Scan the records and identify every line in which the string "company" occurs, then return those lines.

START Available data

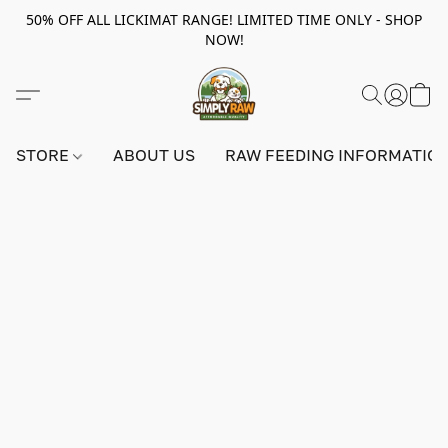
50% OFF ALL LICKIMAT RANGE! LIMITED TIME ONLY - SHOP
NOW!
STORE
ABOUT US
RAW FEEDING INFORMATIO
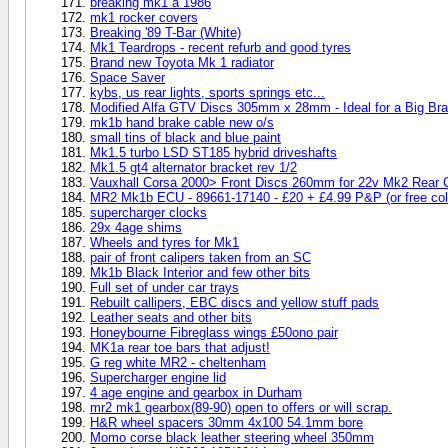
breaking mk1 a 1986
mk1 rocker covers
Breaking '89 T-Bar (White)
Mk1 Teardrops - recent refurb and good tyres
Brand new Toyota Mk 1 radiator
Space Saver
kybs, us rear lights, sports springs etc...
Modified Alfa GTV Discs 305mm x 28mm - Ideal for a Big Bra
mk1b hand brake cable new o/s
small tins of black and blue paint
Mk1.5 turbo LSD ST185 hybrid driveshafts
Mk1.5 gt4 alternator bracket rev 1/2
Vauxhall Corsa 2000> Front Discs 260mm for 22v Mk2 Rear Ca
MR2 Mk1b ECU - 89661-17140 - £20 + £4.99 P&P (or free coll
supercharger clocks
29x 4age shims
Wheels and tyres for Mk1
pair of front calipers taken from an SC
Mk1b Black Interior and few other bits
Full set of under car trays
Rebuilt callipers, EBC discs and yellow stuff pads
Leather seats and other bits
Honeybourne Fibreglass wings £50ono pair
MK1a rear toe bars that adjust!
G reg white MR2 - cheltenham
Supercharger engine lid
4 age engine and gearbox in Durham
mr2 mk1 gearbox(89-90) open to offers or will scrap.
H&R wheel spacers 30mm 4x100 54.1mm bore
Momo corse black leather steering wheel 350mm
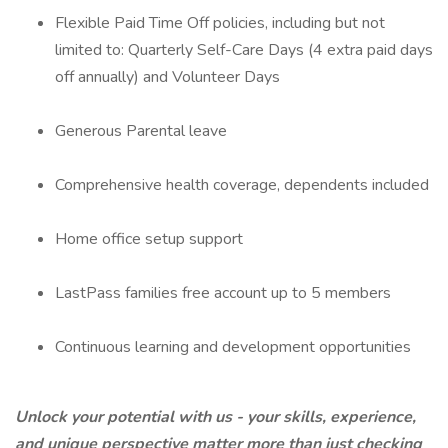
Flexible Paid Time Off policies, including but not
limited to: Quarterly Self-Care Days (4 extra paid days
off annually) and Volunteer Days
Generous Parental leave
Comprehensive health coverage, dependents included
Home office setup support
LastPass families free account up to 5 members
Continuous learning and development opportunities
Unlock your potential with us - your skills, experience,
and unique perspective matter more than just checking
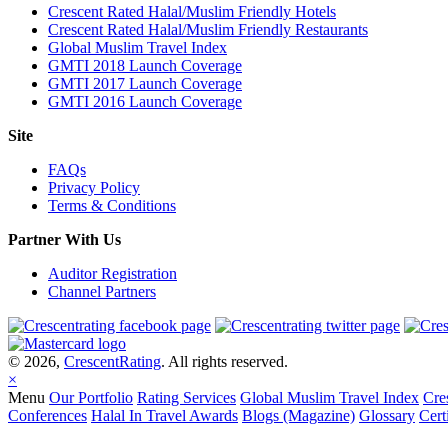
Crescent Rated Halal/Muslim Friendly Hotels
Crescent Rated Halal/Muslim Friendly Restaurants
Global Muslim Travel Index
GMTI 2018 Launch Coverage
GMTI 2017 Launch Coverage
GMTI 2016 Launch Coverage
Site
FAQs
Privacy Policy
Terms & Conditions
Partner With Us
Auditor Registration
Channel Partners
© 2026,
CrescentRating
. All rights reserved.
×
Menu
Our Portfolio
Rating Services
Global Muslim Travel Index
Cre
Conferences
Halal In Travel Awards
Blogs (Magazine)
Glossary
Cert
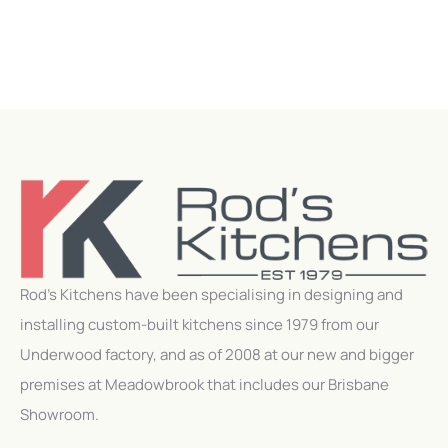
Rod’s Kitchens have been specialising in designing and
installing custom-built kitchens since 1979 from our
Underwood factory, and as of 2008 at our new and bigger
premises at Meadowbrook that includes our Brisbane
Showroom.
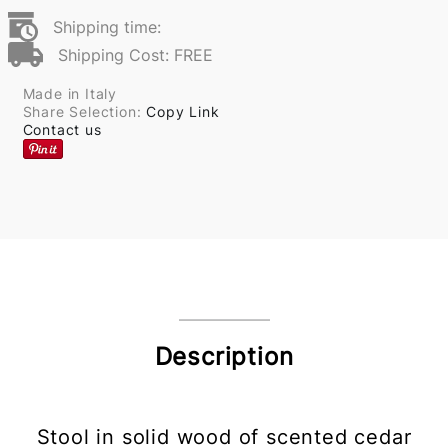
Shipping time:
Shipping Cost: FREE
Made in Italy
Share Selection:
Copy Link
Contact us
Description
Stool in solid wood of scented cedar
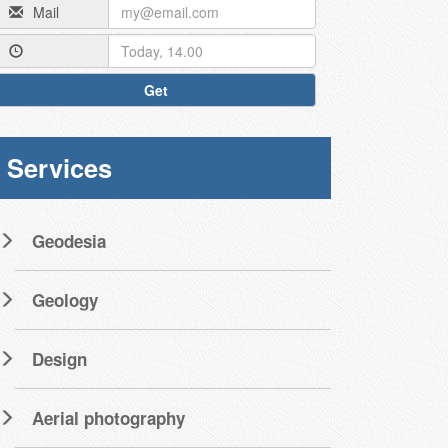
Mail
Get
Services
Geodesia
Geology
Design
Aerial photography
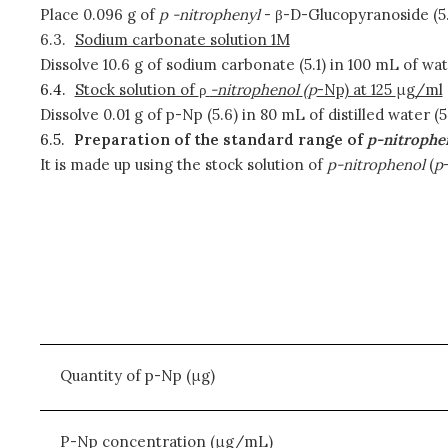
Place 0.096 g of
p
-nitrophenyl
- β-D-Glucopyranoside (5.4
6.3.
Sodium carbonate solution 1M
Dissolve 10.6 g of sodium carbonate (5.1) in 100 mL of wate
6.4.
Stock solution of
ρ
-nitrophenol
(
p
-Np) at 125
μ
g/ml
Dissolve 0.01 g of p-Np (5.6) in 80 mL of distilled water
6.5.
Preparation of the standard range of
p-nitrophe
It is made up using the stock solution of
p-nitrophenol
(
p
Quantity of p-Np (μg)
P-Np concentration (μg/mL)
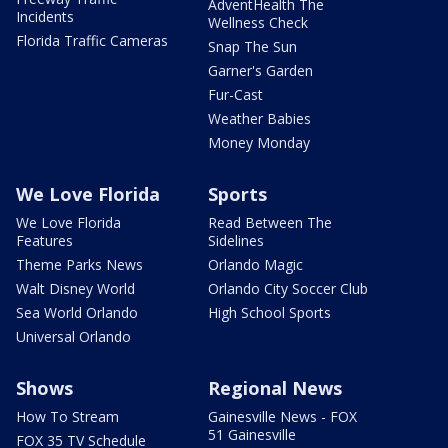
AdventHealth The
Incidents
Wellness Check
Florida Traffic Cameras
Snap The Sun
Garner's Garden
Fur-Cast
Weather Babies
Money Monday
We Love Florida
Sports
We Love Florida
Read Between The
Features
Sidelines
Theme Parks News
Orlando Magic
Walt Disney World
Orlando City Soccer Club
Sea World Orlando
High School Sports
Universal Orlando
Shows
Regional News
How To Stream
Gainesville News - FOX
51 Gainesville
FOX 35 TV Schedule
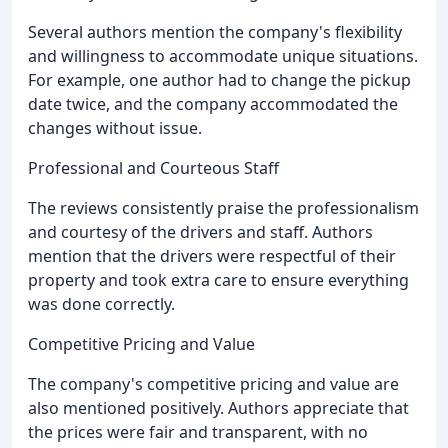
Several authors mention the company's flexibility
and willingness to accommodate unique situations.
For example, one author had to change the pickup
date twice, and the company accommodated the
changes without issue.
Professional and Courteous Staff
The reviews consistently praise the professionalism
and courtesy of the drivers and staff. Authors
mention that the drivers were respectful of their
property and took extra care to ensure everything
was done correctly.
Competitive Pricing and Value
The company's competitive pricing and value are
also mentioned positively. Authors appreciate that
the prices were fair and transparent, with no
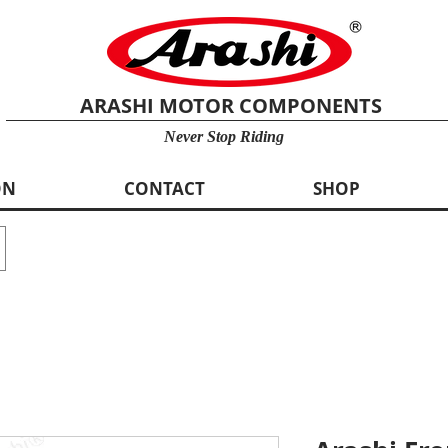
ARASHI MOTOR COMPONENTS
Never Stop Riding
ON
CONTACT
SHOP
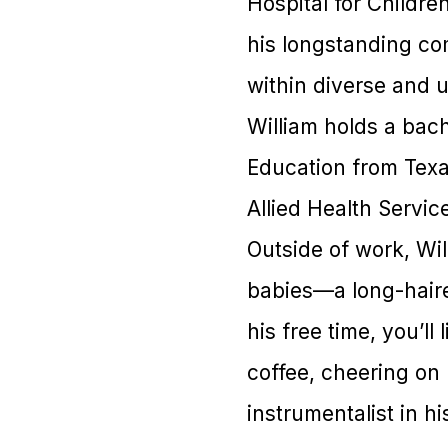
Hospital for Childre
his longstanding co
within diverse and 
William holds a bac
Education from Tex
Allied Health Servic
Outside of work, Wil
babies—a long-hair
his free time, you’l
coffee, cheering on 
instrumentalist in hi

END Available data

* Exercise solution:
Several authors mention the company's flexibility
date twice, and the company accommodated the
The company's competitive pricing and value are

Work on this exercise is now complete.